Hironsan / anago

Bidirectional LSTM-CRF and ELMo for Named-Entity Recognition, Part-of-Speech Tagging and so on.
https://anago.herokuapp.com/
MIT License
1.48k stars 368 forks source link

OOM with IndexedSlices Convertion #74

Open WenYanger opened 6 years ago

WenYanger commented 6 years ago

System information

Describe the problem

OOM(Out of memory) Error occured with a Warning :

UserWarning: Converting sparse IndexedSlices to a dense Tensor with 577296600 elements. This may consume a large amount of memory.

However,a highly similar data could run on the same code. The size and format of data are all the same, looks like this:

Text:   [['AAA', 'BBB', 'CCC'], ['AAA', 'BBB', 'CCC', 'DDD]]
Label: [['1', '0', '1'], ['1', '0', '1', '0']]

I wonder which step in my code (or data) lead to such Warning, because another similar data haven't raised this Warning ~ T.T

Article on StackOverFlow said it is caused by TensorFlow function tf.gather().

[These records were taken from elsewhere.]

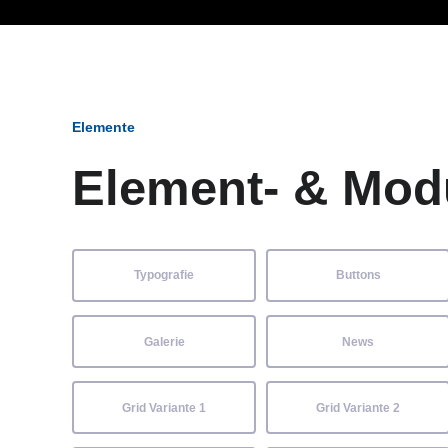
Ob Entwickler, Marketi
Elemente
Element- & Mod
Typografie
Buttons
Galerie
News
Grid Variante 1
Grid Variante 2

Maybe it is the issue?

https://stackoverflow.com/questions/45882401/how-to-deal-with-userwarning-converting-sparse-indexedslices-to-a-dense-tensor

Source code / logs

print('Loading Data')
corpus_k = pickle.load(open('../data/keywords_cleaned_100.pkl', 'rb'))
corpus_c = pickle.load(open('../data/corpus_cleaned_100.pkl', 'rb'))

if os.path.exists('../data/y_keyword_retrival.pkl'):
    y = pickle.load(open('../data/y_keyword_retrival.pkl', 'rb'))
else:
    y = []
    for i in range(corpus_c.shape[0]):
        if i % 1000 == 0: print(i)
        t1 = corpus_k[i]
        t2 = corpus_c[i]

        s1 = set(t1)
        l = []
        for word in t2:
            if word in s1:
                l.append('1')
            else:
                l.append('0')
        y.append(l)
    y = np.array(y)
    pickle.dump(y, open('../data/y_keyword_retrival.pkl', 'wb+'))

vec = gensim.models.word2vec.Word2Vec.load('../data/w2v_0428')

weights_file = './model_weights.h5'
params_file = './params.json'
preprocessor_file = './preprocessor.json'

print('Train Test Split ... ')
from sklearn.model_selection import train_test_split
X_train, X_test, y_train, y_test = train_test_split(corpus_c, y, test_size=0.1, random_state=42)

print('Training ... ')
import anago
model = anago.Sequence(
    word_lstm_size=300,
    word_embedding_dim=300,
    embeddings=vec,
    use_char=False
)
model.fit(X_train, y_train, batch_size=256, epochs=5)
s = model.score(X_test, y_test)
model.save(weights_file, params_file, preprocessor_file)
psinger commented 5 years ago

Same issue, any hints?

WenYanger commented 5 years ago

Same issue, any hints?

No idea, bro.

psinger commented 5 years ago

Same issue, any hints?

No idea, bro.

If this is still relevant to you. I found an issue with very long documents and words for my problem at hand. The current code is padding sequences and tokens based on the longest sequence and token within the current batch. So if you for example have a token with length 1000 in the batch, all tokens get padded to that size which can increase the necessity of memory allocation heavily.

One solution is to change the padding code in the package, or simpler, just do some pre-processing on your data to only create sequences of length X and tokens of length Y.